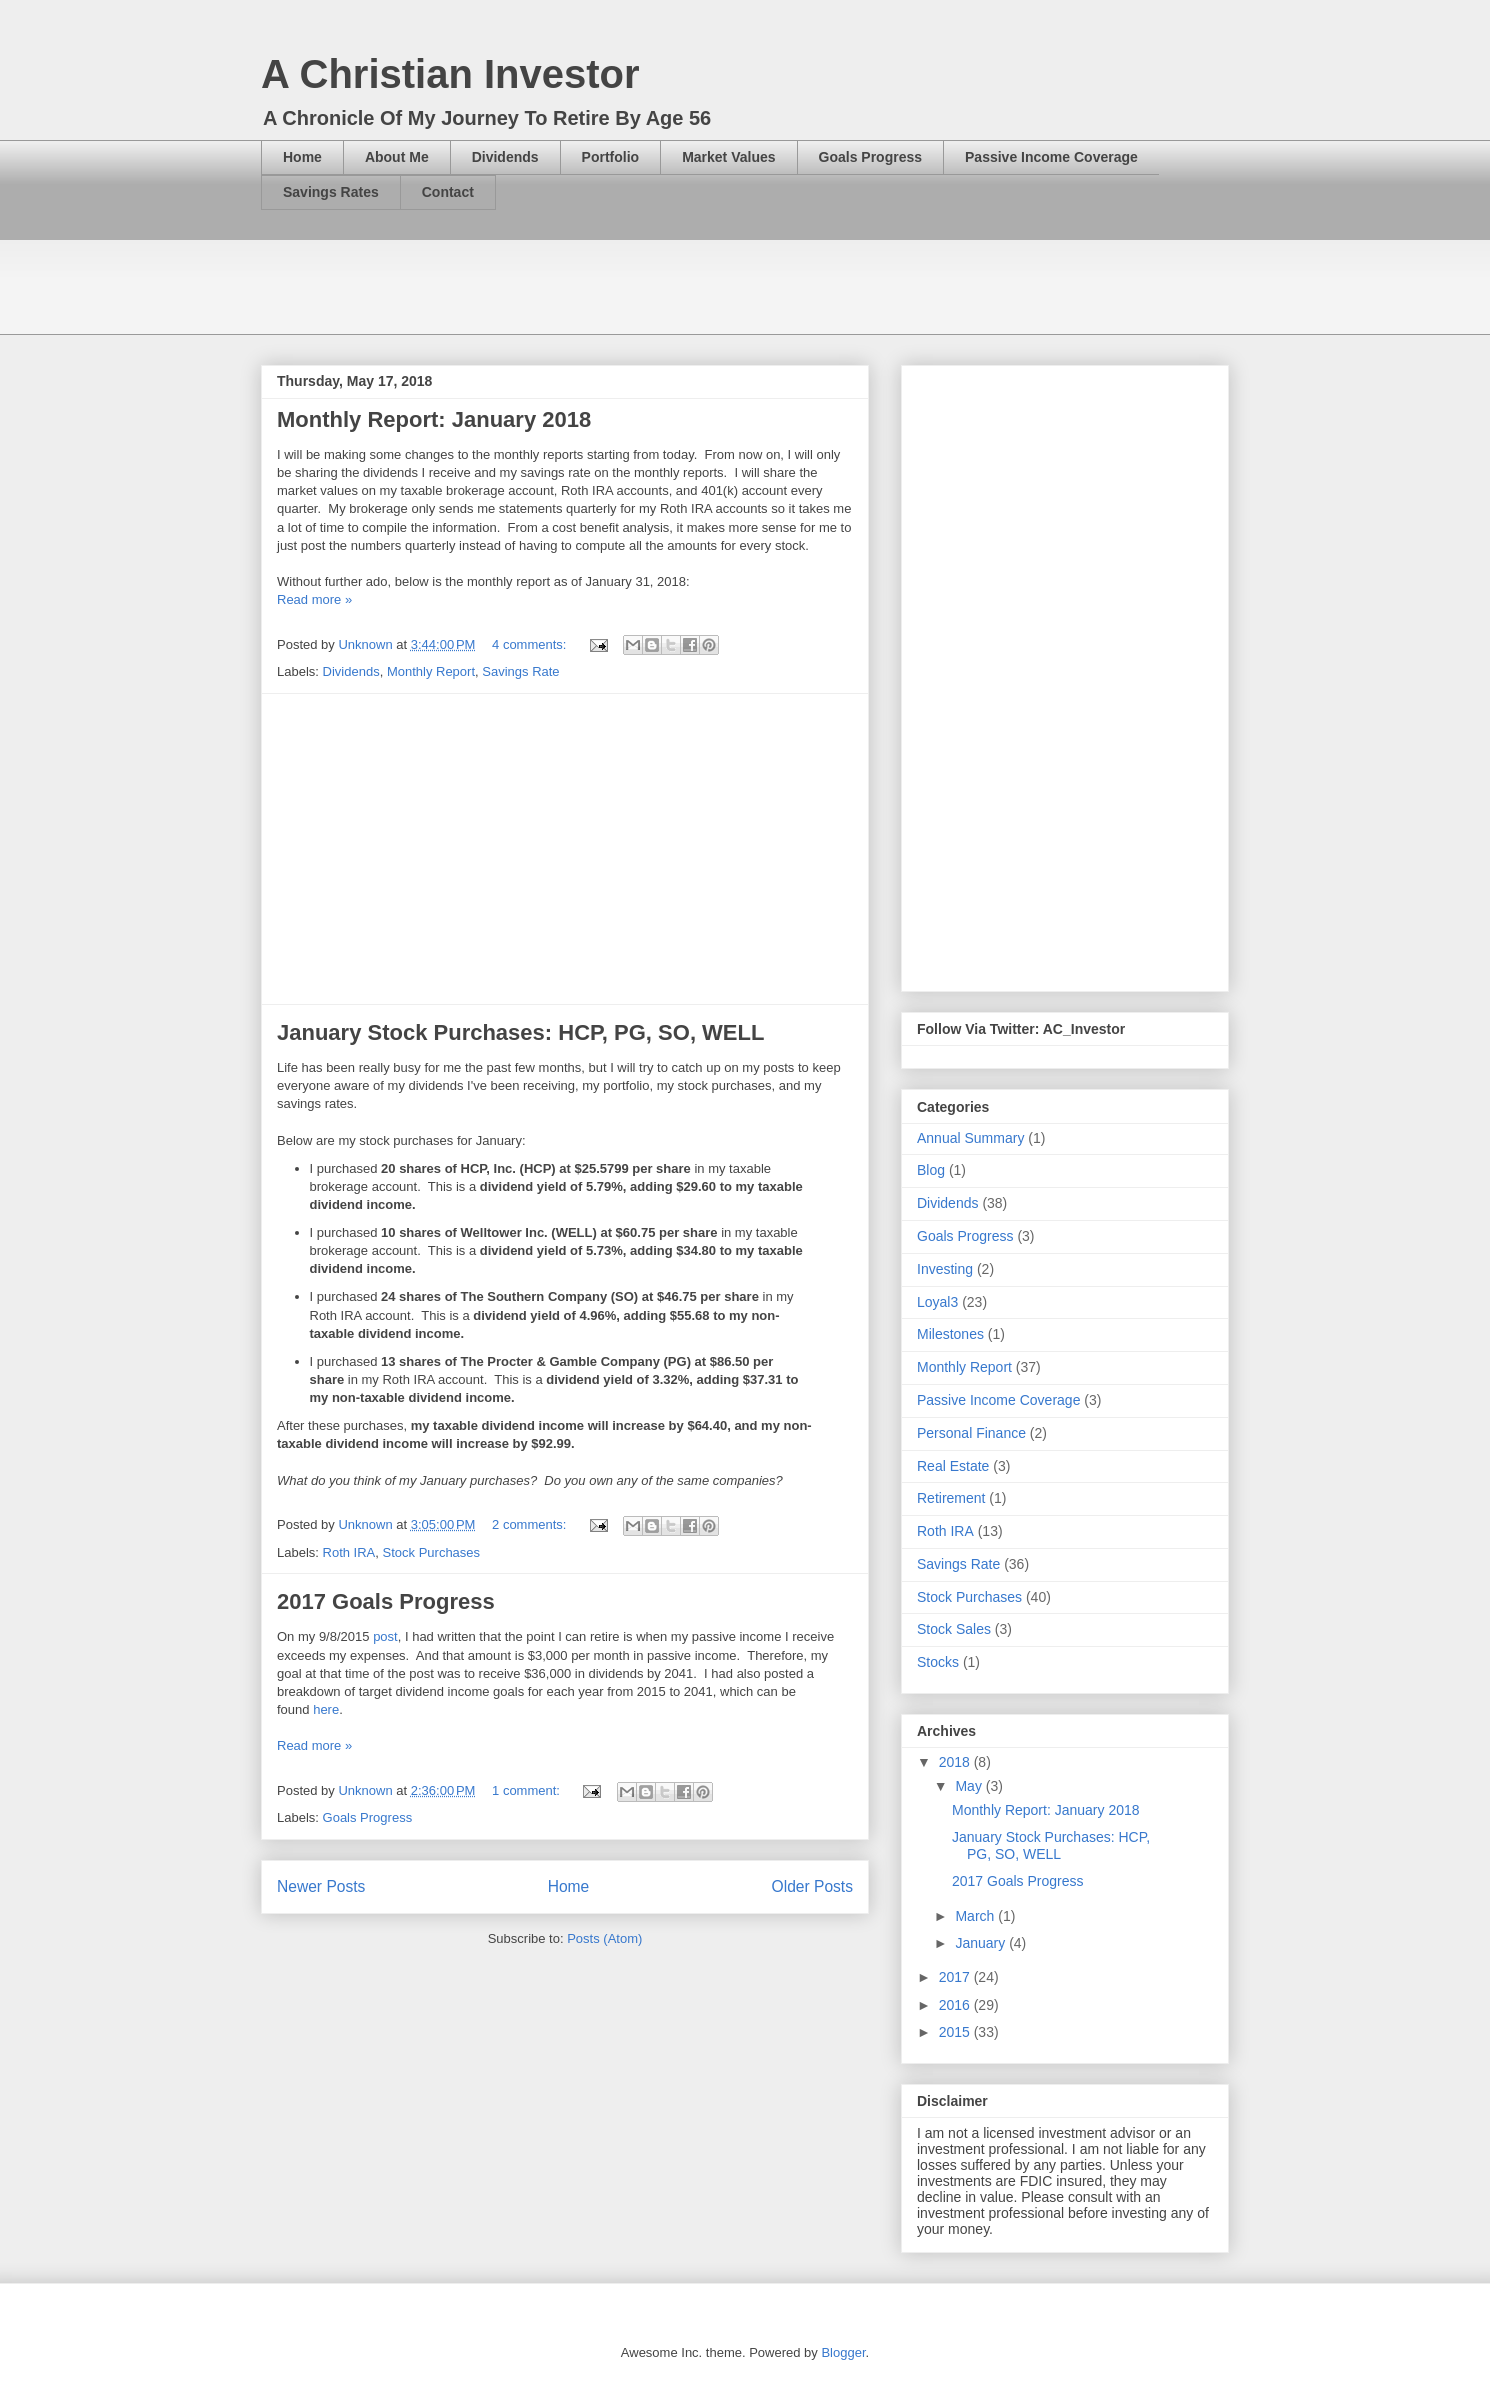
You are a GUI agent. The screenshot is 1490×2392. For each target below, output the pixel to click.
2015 (956, 2032)
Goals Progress (871, 157)
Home (302, 157)
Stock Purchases (432, 1552)
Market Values (728, 157)
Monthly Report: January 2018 (434, 419)
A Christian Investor (450, 74)
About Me (397, 157)
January (982, 1943)
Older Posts (812, 1886)
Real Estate (953, 1466)
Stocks (938, 1662)
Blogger (843, 2352)
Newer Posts (321, 1886)
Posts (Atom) (604, 1938)
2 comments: (531, 1524)
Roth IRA (349, 1552)
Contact (448, 192)
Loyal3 (937, 1302)
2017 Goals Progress (386, 1601)
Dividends (505, 157)
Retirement (951, 1498)
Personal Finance (971, 1433)
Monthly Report (431, 671)
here (326, 1709)
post (385, 1636)
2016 (956, 2005)
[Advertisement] (625, 285)
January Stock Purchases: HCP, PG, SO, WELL (520, 1032)
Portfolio (611, 157)
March (976, 1916)
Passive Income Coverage (1051, 157)
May (970, 1786)
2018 (956, 1762)
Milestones (950, 1334)
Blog (931, 1170)
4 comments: (531, 644)
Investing (945, 1269)
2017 (956, 1977)
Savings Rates (331, 192)
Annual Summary (970, 1138)
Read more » (314, 599)
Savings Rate (520, 671)
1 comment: (528, 1790)
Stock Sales (954, 1629)
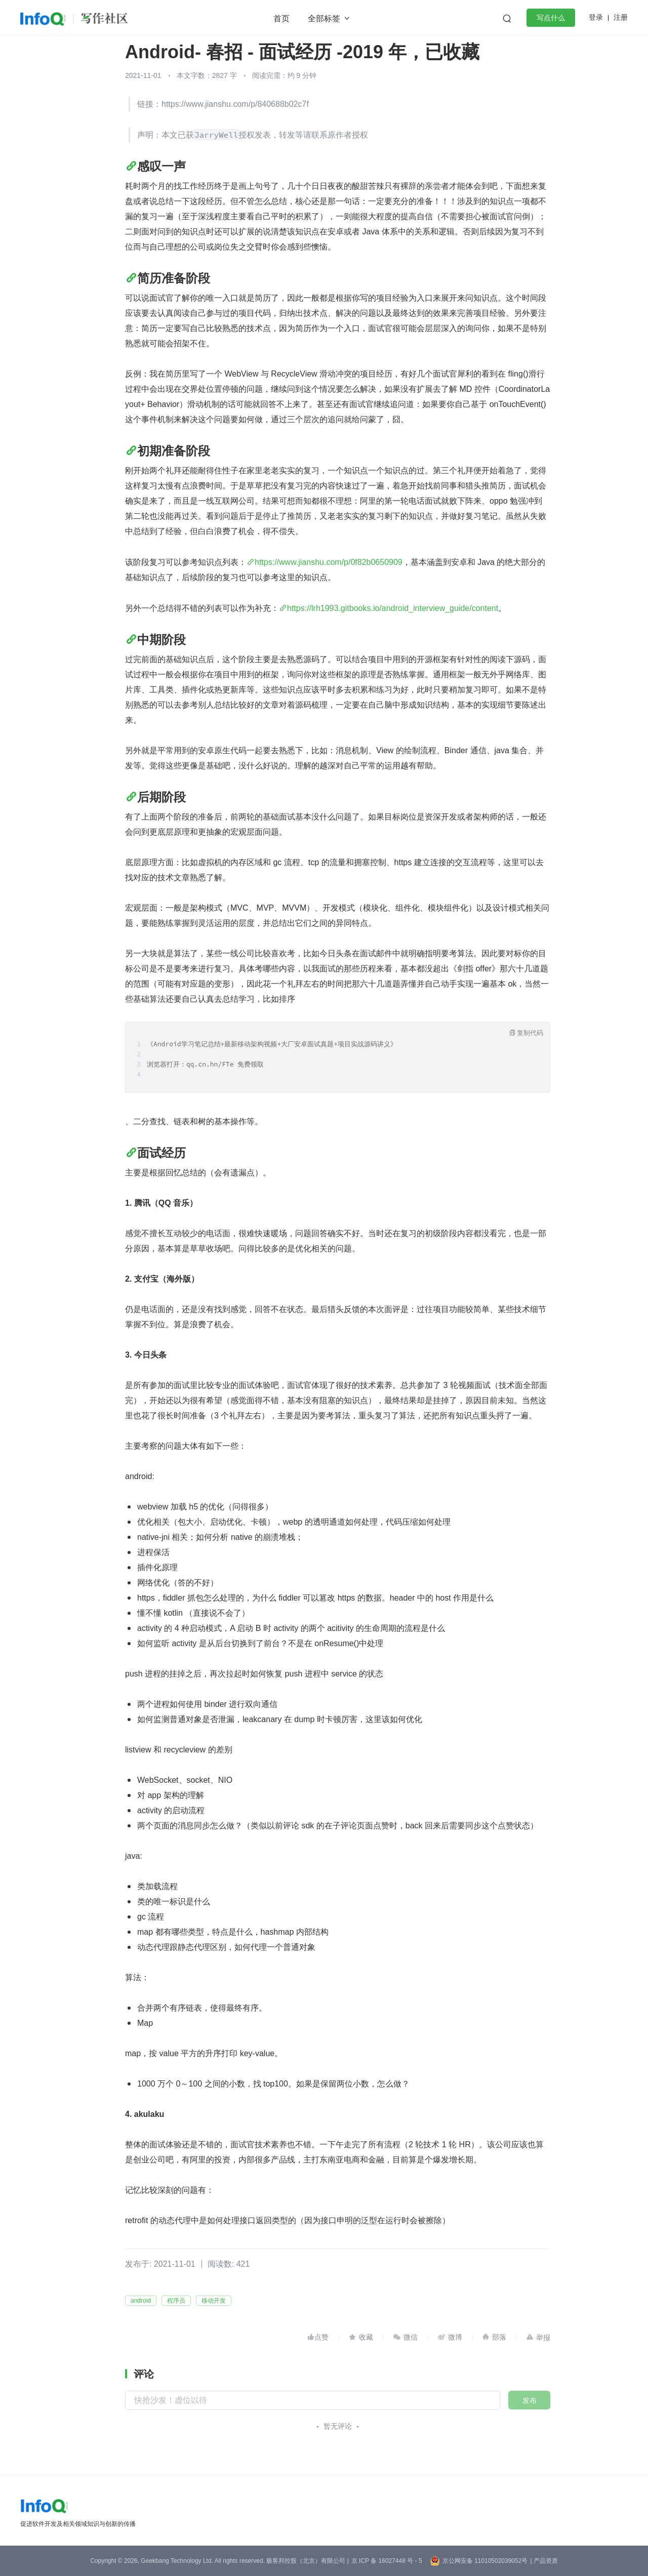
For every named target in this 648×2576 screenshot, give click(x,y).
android (141, 2300)
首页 (281, 18)
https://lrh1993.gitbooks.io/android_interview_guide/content (392, 608)
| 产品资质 (543, 2560)
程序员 (176, 2300)
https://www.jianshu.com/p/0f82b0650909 (328, 562)
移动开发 (213, 2300)
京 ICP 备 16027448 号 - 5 (386, 2560)
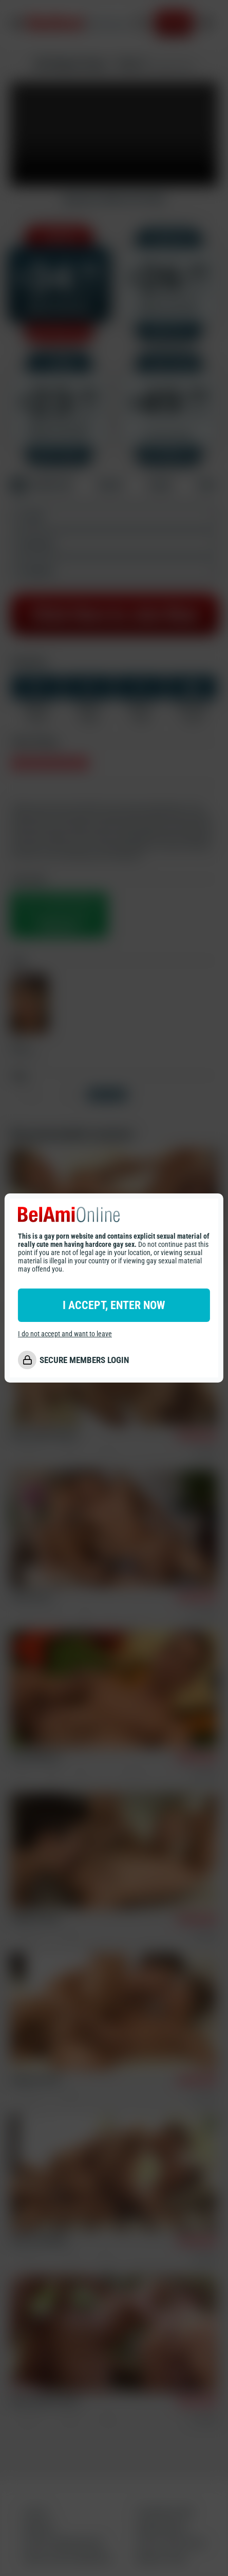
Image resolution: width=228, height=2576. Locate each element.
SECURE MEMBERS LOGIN (84, 1360)
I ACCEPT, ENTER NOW (114, 1305)
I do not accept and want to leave (65, 1334)
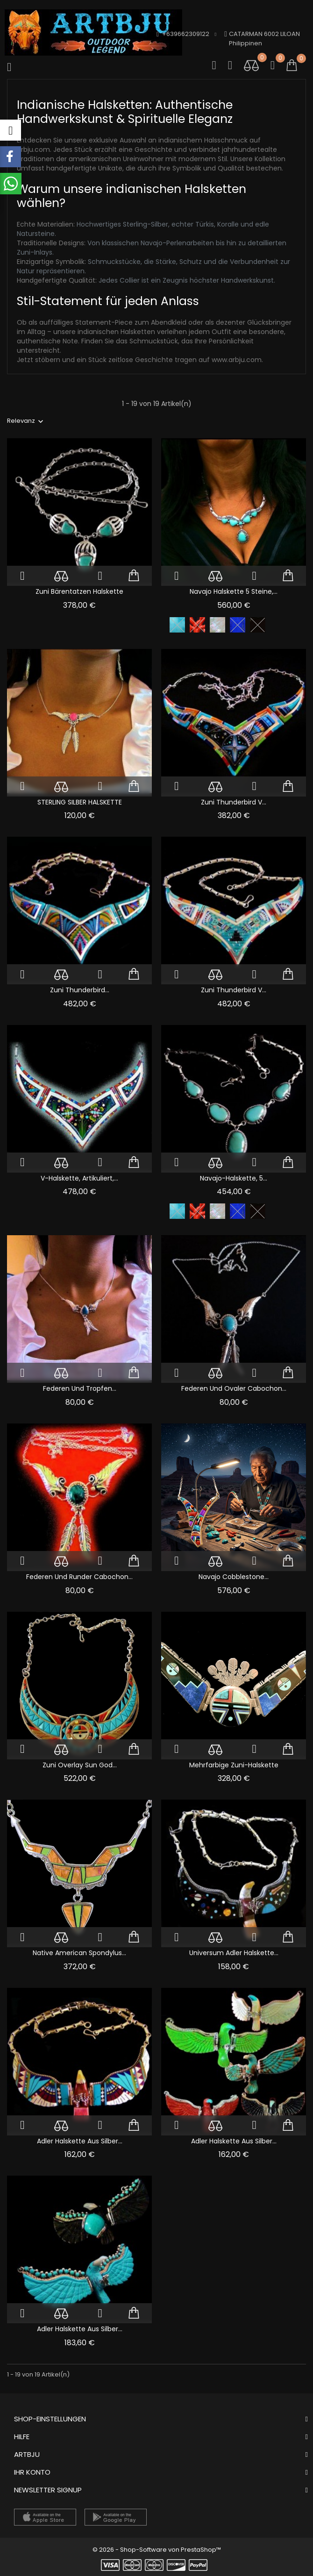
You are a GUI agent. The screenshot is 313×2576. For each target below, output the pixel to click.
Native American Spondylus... (79, 1952)
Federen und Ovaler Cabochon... (233, 1388)
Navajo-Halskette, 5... (233, 1178)
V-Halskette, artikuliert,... (79, 1178)
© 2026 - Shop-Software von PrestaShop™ (156, 2549)
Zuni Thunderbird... (79, 990)
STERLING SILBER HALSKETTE (79, 802)
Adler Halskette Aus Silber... (79, 2141)
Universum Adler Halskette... (233, 1952)
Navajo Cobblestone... (234, 1576)
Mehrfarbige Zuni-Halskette (233, 1765)
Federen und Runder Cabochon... (79, 1576)
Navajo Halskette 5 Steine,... (233, 591)
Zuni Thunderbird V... (233, 802)
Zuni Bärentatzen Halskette (79, 591)
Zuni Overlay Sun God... (80, 1765)
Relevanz (21, 420)
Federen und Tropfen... (79, 1388)
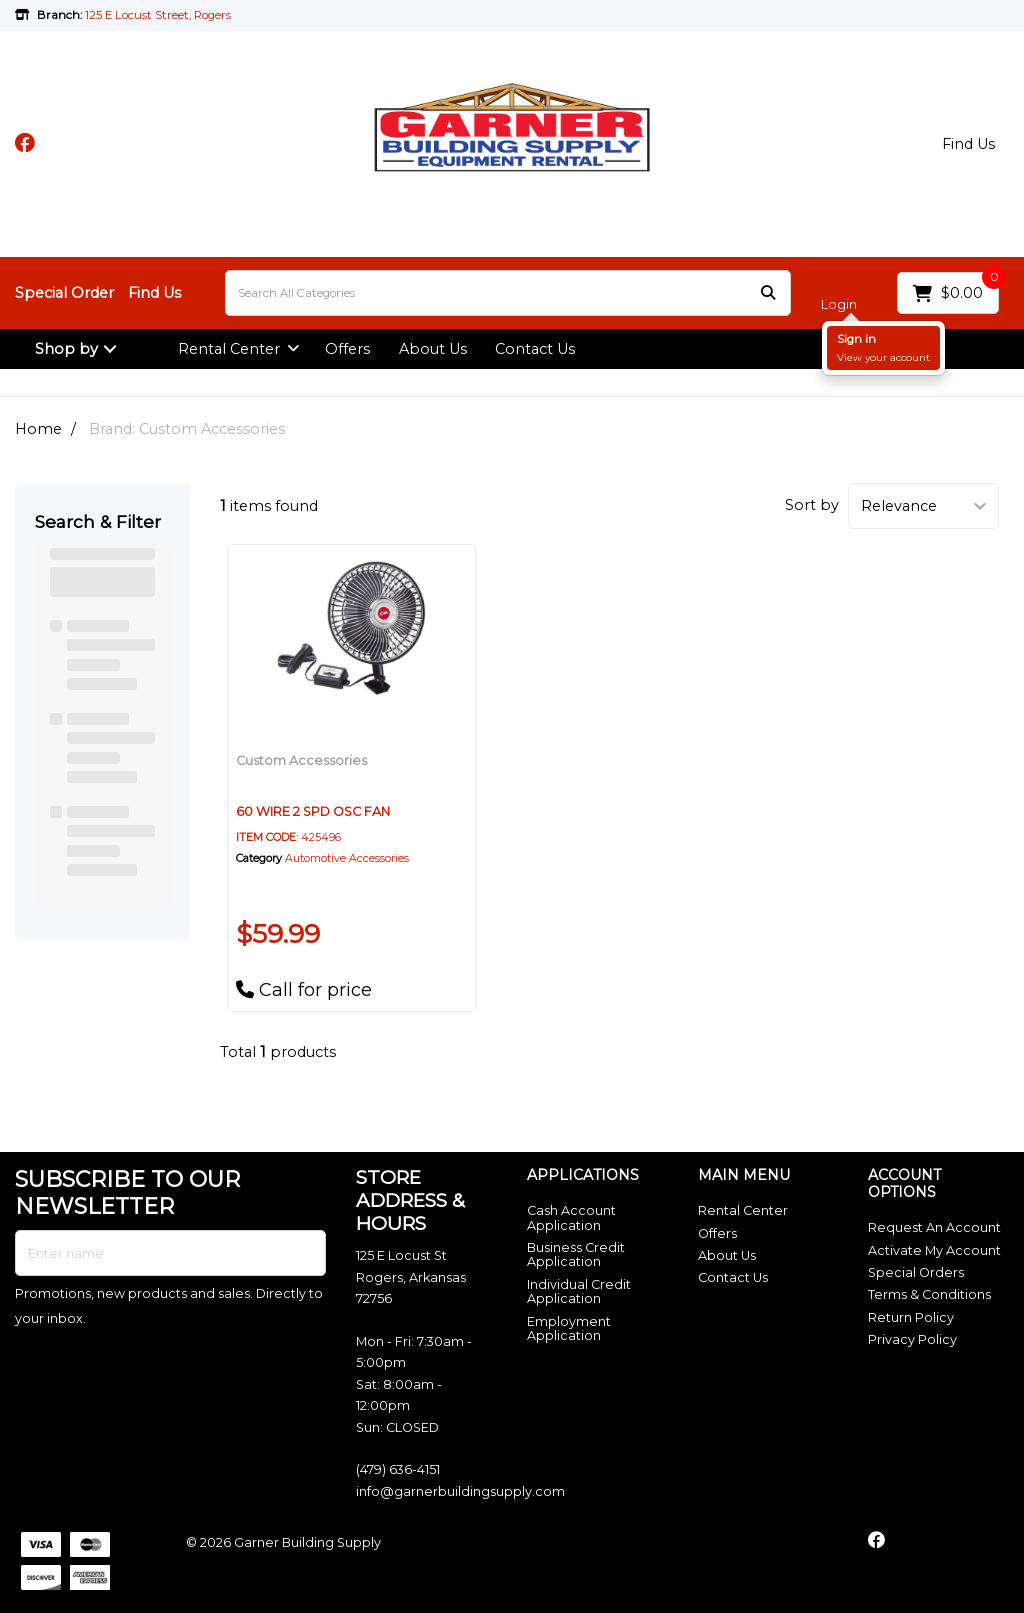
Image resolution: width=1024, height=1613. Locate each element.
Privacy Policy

▶ _Required work_: Excluding pictures, print all lines above exactly.

▶ _Response_:
You are a GUI agent. The screenshot is 1490×2392. For each target below, output the pixel to click.
2015 (956, 2032)
Goals Progress (871, 157)
Home (302, 157)
Stock Purchases (432, 1552)
Market Values (728, 157)
Monthly Report: January 2018 (434, 419)
A Christian Investor (450, 74)
About Me (397, 157)
January (982, 1943)
Older Posts (812, 1886)
Real Estate (953, 1466)
Stocks (938, 1662)
Blogger (843, 2352)
Newer Posts (321, 1886)
Posts (Atom) (604, 1938)
2 comments: (531, 1524)
Roth IRA (349, 1552)
Contact (448, 192)
Loyal3 (937, 1302)
2017 Goals Progress (386, 1601)
Dividends (505, 157)
Retirement (951, 1498)
Personal Finance (971, 1433)
Monthly Report (431, 671)
here (326, 1709)
post (385, 1636)
2016 (956, 2005)
[Advertisement] (625, 285)
January Stock Purchases: HCP, PG, SO, WELL (520, 1032)
Portfolio (611, 157)
March (976, 1916)
Passive Income Coverage (1051, 157)
May (970, 1786)
2018 (956, 1762)
Milestones (950, 1334)
Blog (931, 1170)
4 comments: (531, 644)
Investing (945, 1269)
2017 (956, 1977)
Savings Rates (331, 192)
Annual Summary (970, 1138)
Read more » (314, 599)
Savings Rate (520, 671)
1 comment: (528, 1790)
Stock Sales (954, 1629)
For every named target in this 648×2576 screenshot, give click(x,y).
android (141, 2300)
首页 (281, 18)
https://lrh1993.gitbooks.io/android_interview_guide/content (392, 608)
| 产品资质 (543, 2560)
程序员 (176, 2300)
https://www.jianshu.com/p/0f82b0650909 (328, 562)
移动开发 (213, 2300)
京 ICP 备 16027448 号 - 5 (386, 2560)
Image resolution: width=228, height=2576. Locate each element.
SECURE MEMBERS LOGIN (84, 1360)
I ACCEPT, ENTER NOW (114, 1305)
I do not accept and want to leave (65, 1334)
You are a GUI agent. The screenshot is 313×2576. For each target below, output the pixel to click.
Native American Spondylus... (79, 1952)
Federen und Ovaler Cabochon... (233, 1388)
Navajo-Halskette, 5... (233, 1178)
V-Halskette, artikuliert,... (79, 1178)
© 2026 - Shop-Software von PrestaShop™ (156, 2549)
Zuni Thunderbird... (79, 990)
STERLING SILBER HALSKETTE (79, 802)
Adler Halskette Aus Silber... (79, 2141)
Universum Adler Halskette... (233, 1952)
Navajo Cobblestone... (234, 1576)
Mehrfarbige Zuni-Halskette (233, 1765)
Federen und Runder Cabochon... (79, 1576)
Navajo Halskette 5 Steine,... (233, 591)
Zuni Thunderbird V... (233, 802)
Zuni Bärentatzen Halskette (79, 591)
Zuni Overlay Sun God... (80, 1765)
Relevanz (21, 420)
Federen und Tropfen... (79, 1388)
Image resolution: width=1024, height=1613. Locate each element.
Privacy Policy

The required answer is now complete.